In any case, you addressed my question regarding this issue.

> Ah... well, that requires you to have fully preprocessed the strings---removing escapes, cleaning whitespace, and (why not?) normalizing the strings if required.

Sure.  I suggested doing just this.  That was judged unacceptable, since 
it would in fact change things like the localName available to the DOM, no?

> NFC is safe to apply--certainly it is safe to apply internally. You can certainly normalize the internal representation of a document

Again, that's precisely what I suggested.  You said earlier in this 
thread that parts of the internal representation cannot be normalized. 
It's not clear to where the line lies between the parts that can and 
can't, or whether there is such a line in the first place.

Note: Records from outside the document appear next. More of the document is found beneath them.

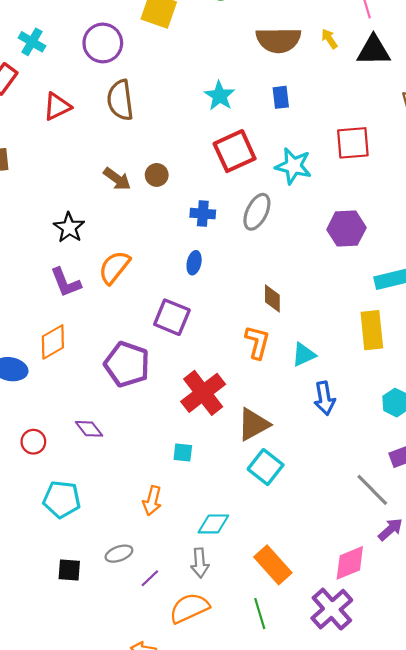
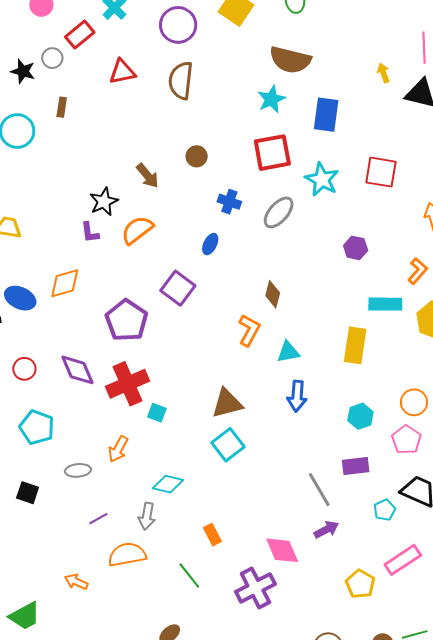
brown semicircle: (278, 40) -> (290, 60), moved
blue rectangle: (281, 97) -> (326, 115), size x1.6
brown arrow: (117, 179) -> (147, 176), moved
black star: (69, 228) -> (104, 202), moved
purple hexagon: (346, 229) -> (356, 248), size x0.7
purple L-shape: (66, 282) -> (90, 232), size x0.7
red cross: (203, 393) -> (127, 384), moved
purple diamond: (89, 429) -> (78, 370), size x1.4
gray ellipse: (119, 554) -> (78, 470), moved
pink diamond: (350, 563) -> (282, 550), turned 75
orange rectangle: (273, 565) -> (212, 535), size x0.6
green line: (260, 614) -> (189, 576), turned -36

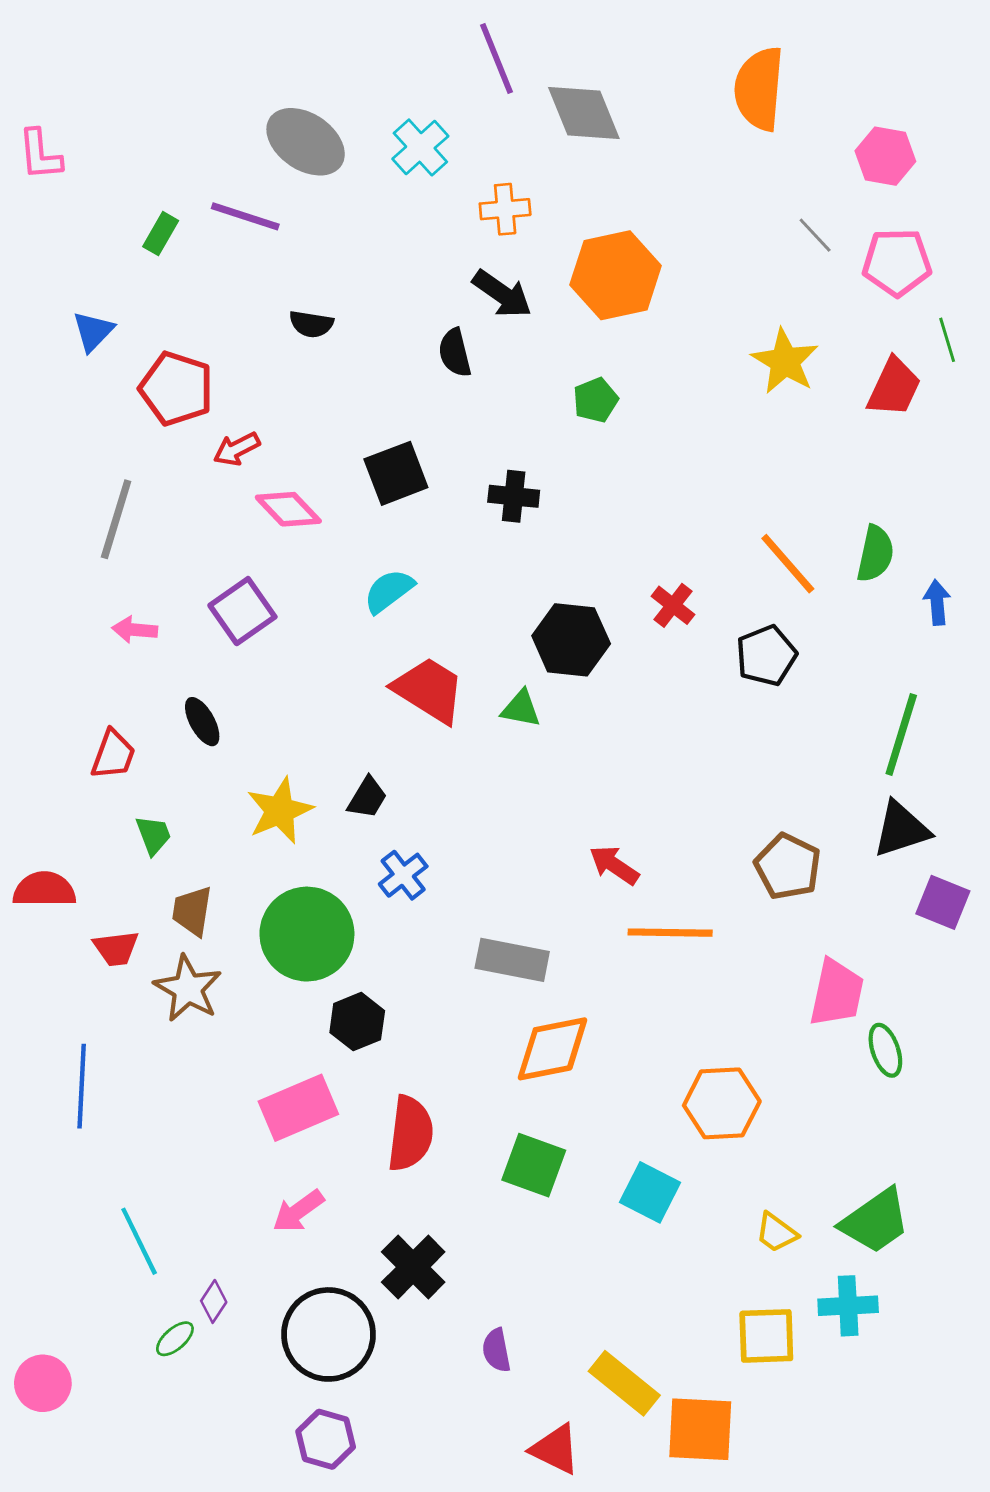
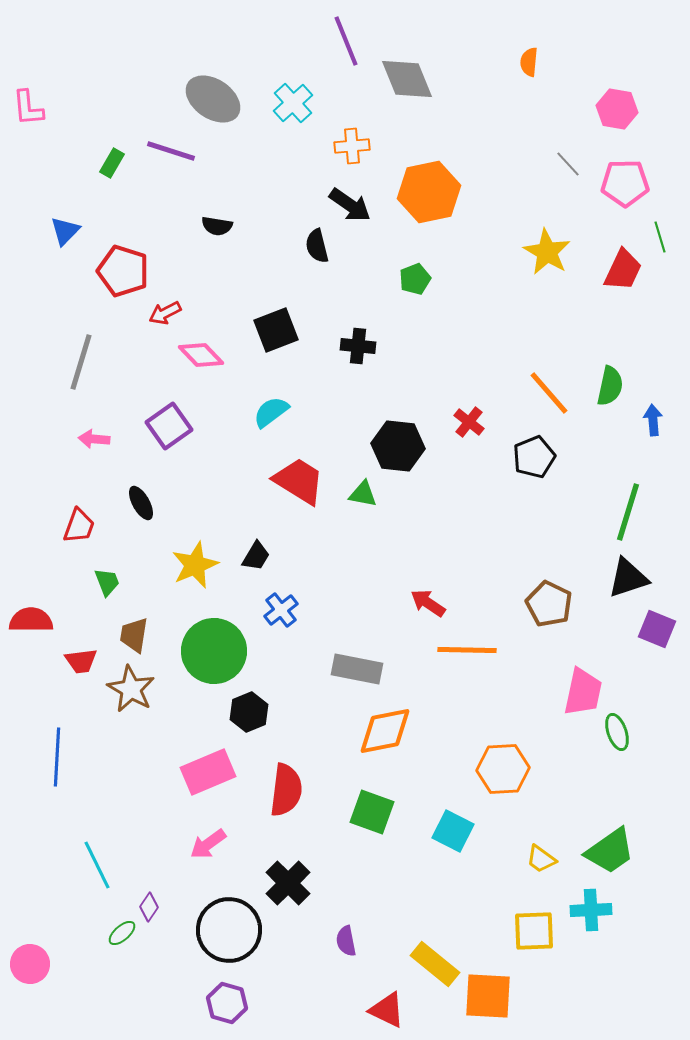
orange semicircle: (759, 89) -> (529, 62), size x0.5

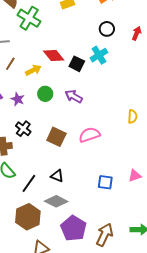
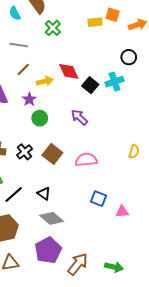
green cross: (29, 18) -> (53, 28), size x0.7
green circle: (45, 94) -> (40, 118), moved
purple star: (18, 99) -> (29, 99), moved
black cross: (23, 129) -> (25, 152), moved
blue square: (105, 182) -> (99, 199), moved
gray diamond: (56, 201) -> (52, 218), moved

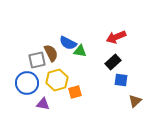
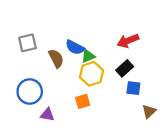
green triangle: (80, 51) -> (88, 56), turned -32
gray square: (37, 60) -> (27, 43), moved
yellow hexagon: (57, 80) -> (91, 74), moved

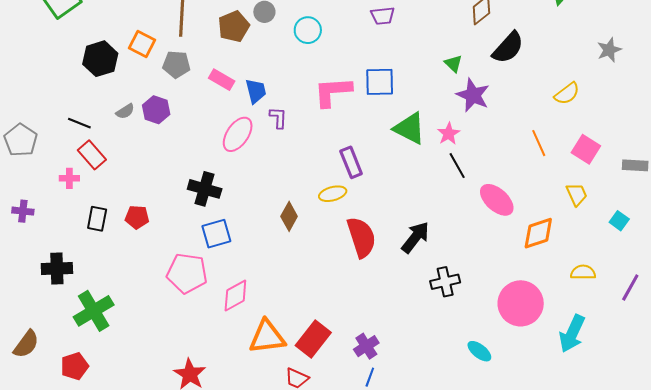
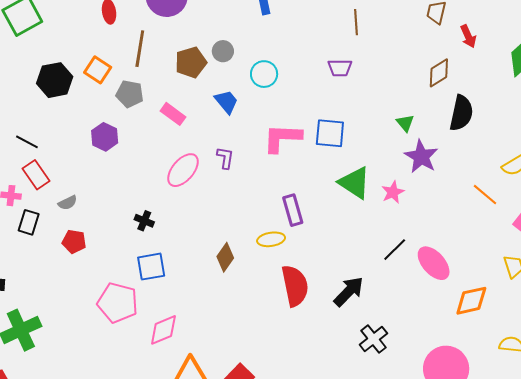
black semicircle: (508, 48) -> (461, 113), turned -36
blue trapezoid: (256, 91) -> (226, 102), moved, turned -32
gray semicircle: (125, 111) -> (68, 203), moved
orange line: (539, 143) -> (485, 195), moved, turned -32
black line: (457, 166) -> (395, 250), moved, turned 68
black cross: (205, 189) -> (144, 221), size x0.6
black rectangle: (97, 219) -> (29, 222), moved
black cross: (445, 282) -> (373, 339), turned -32

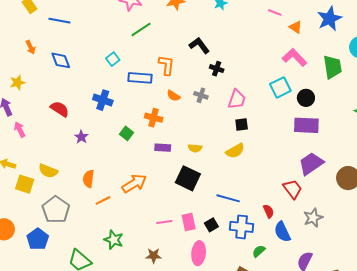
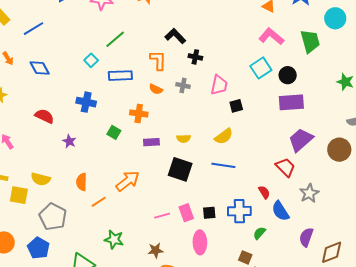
blue line: (59, 21) -> (33, 29), turned -35
green line: (141, 29) -> (115, 39), moved
orange L-shape: (166, 65) -> (158, 60), moved
black square: (242, 125) -> (236, 106), moved
blue line: (228, 198) -> (223, 165), moved
black square: (211, 225) -> (209, 213), turned 32

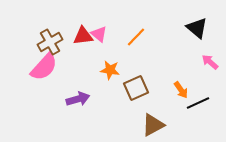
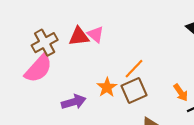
orange line: (136, 37) -> (134, 69), moved
orange star: (110, 70) -> (107, 87), moved, turned 30

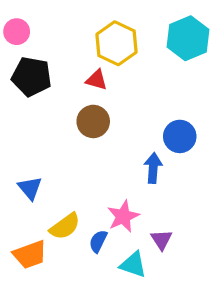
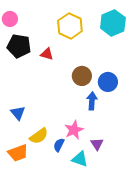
red triangle: (97, 80) -> (47, 54), moved
brown circle: (93, 121) -> (82, 76), moved

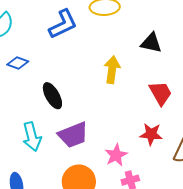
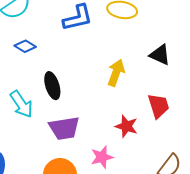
red star: (151, 134) -> (126, 126), moved
cyan arrow: (32, 137) -> (21, 104), moved, turned -32

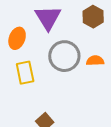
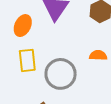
gray circle: (64, 56) -> (61, 74), moved

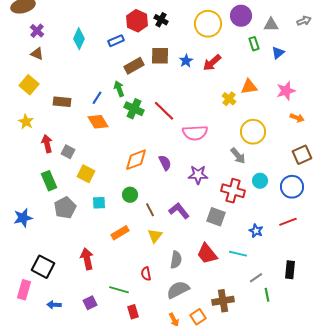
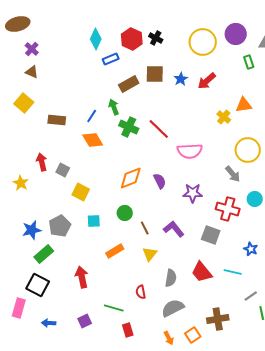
cyan diamond: (79, 39) -> (96, 39), moved
yellow star: (26, 122) -> (21, 183), moved
green rectangle: (49, 181) -> (44, 254), moved, turned 72
blue star: (23, 218) -> (32, 230), moved

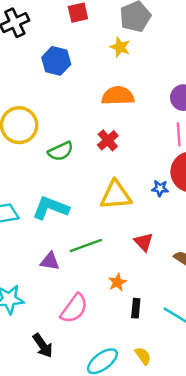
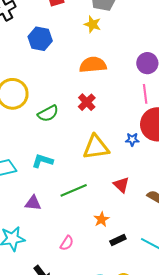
cyan L-shape: (51, 208) -> (42, 161), size x0.7
purple triangle: (50, 261) -> (33, 203), moved
pink semicircle: (74, 308) -> (67, 243), size x0.6
black rectangle: (136, 308) -> (118, 240), turned 63

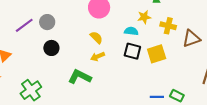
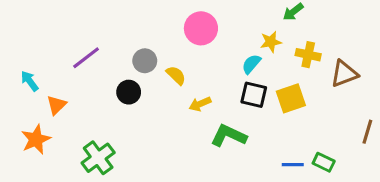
gray circle: (47, 22) -> (145, 61), moved
cyan semicircle: (131, 31) -> (251, 64), turned -56
yellow semicircle: (96, 38) -> (176, 75), moved
green L-shape: (80, 77) -> (229, 136), moved

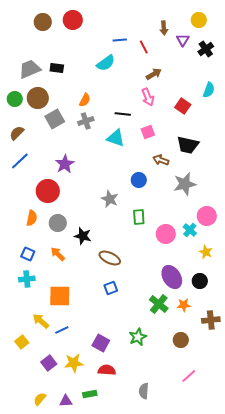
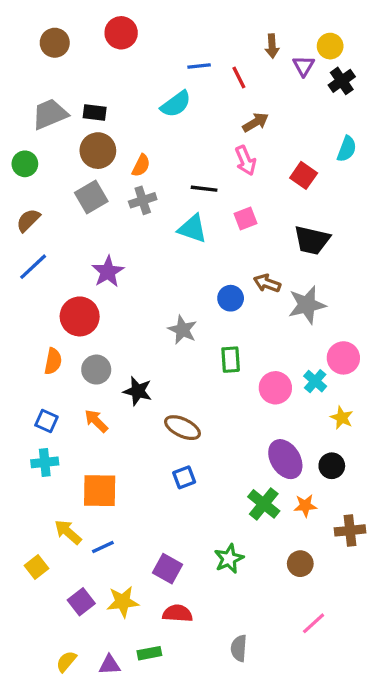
yellow circle: (199, 20) -> (330, 46), moved
brown circle: (43, 22) -> (55, 43), moved
brown circle: (38, 98) -> (98, 151), moved
brown arrow: (161, 160) -> (267, 283), moved

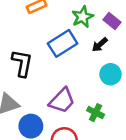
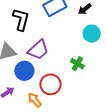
purple trapezoid: (62, 101) -> (38, 50), moved

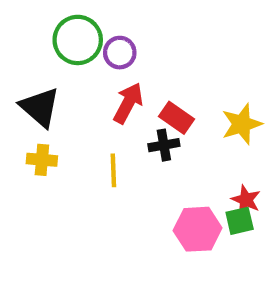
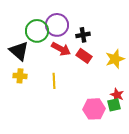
green circle: (78, 40) -> (37, 31), moved
purple circle: (120, 53) -> (57, 25), size x1.5
red arrow: (128, 103) -> (61, 49), turned 90
black cross: (164, 145) -> (83, 35), moved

> Yes, but it is "not my fault" that normalization was ignored in the original implementation :-)

The original implementation implemented the specification as written.

>> But it's the check to see whether I have to normalize
>> that I'm worried about.
> 
> If a document is NFC to start with, you only have to check the first character of any substring to ensure that it is also NFC

_Getting_ that first character is expensive.

> If the document representation is not NFC, it is safe to apply NFC to it for internal processing purposes

See above.

> When work on CharMod-Norm was started, the feeling was that "early uniform normalization" (EUN) was the answer. This is precisely what you (and others) are suggesting.

What I'm suggesting is that normalization in a browser happen at the 
same time as conversion from bytes-on-the-wire to Unicode characters 
happens.

> but the reality is that you still have some. 

Examples?

> And... nobody did EUN.

Sure.

> Note that a document in NFC doesn't guarantee that all operations on that document are in NFC.

I'm not sure what this is saying, to be honest.

> I don't believe that having the browser normalize portions of the document during the parse process for internal use

Which portions are OK to normalize?

This brings us back to David's issue where you have to define 
normalization behavior for every single part of every single 
specification if you don't specify that normalization happens as data is 
converted into a stream of Unicode characters...

I'm not saying the current situation is great (I think we all agree it's 
terrible, though I happen to think that the root problem is in the way 
Unicode was set up in the first place as regards normalization), and I'm 
not saying we should ignore it.  I'm just looking for a solution that 
can be implemented in reasonable timeframes (months to small number of 
years, not decades) and that doesn't severely penalize early adapters in 
the marketplace (e.g. by forcing unacceptable performance penalties on 
them).

-Boris

Received on Monday, 2 February 2009 19:39:08 UTC